▶ **What this task involves**:
In the records below, take the line containing "रावण का वध करने के लिए श्री" and every line following it, and write them out exactly.

▶ **Task data**:

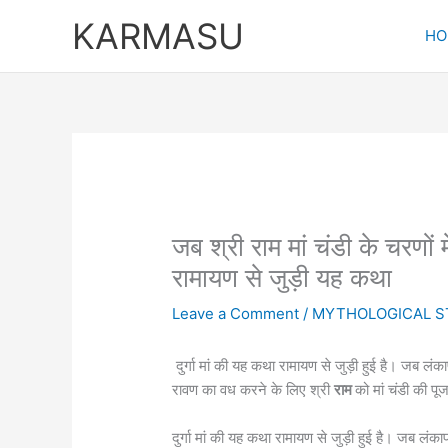
Skip
KARMASU
to
HO
content
जब श्री राम मां चंडी के चरणों मे
रामायण से जुड़ी यह कथा
Leave a Comment
/
MYTHOLOGICAL S
दुर्गा मां की यह कथा रामायण से जुड़ी हुई है। जब लं
रावण का वध करने के लिए श्री
राम
को मां चंडी की प
दुर्गा मां की यह कथा रामायण से जुड़ी हुई है। जब लं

▶ **Exercise answer**:
रावण का वध करने के लिए श्री
राम
को मां चंडी की प
दुर्गा मां की यह कथा रामायण से जुड़ी हुई है। जब लं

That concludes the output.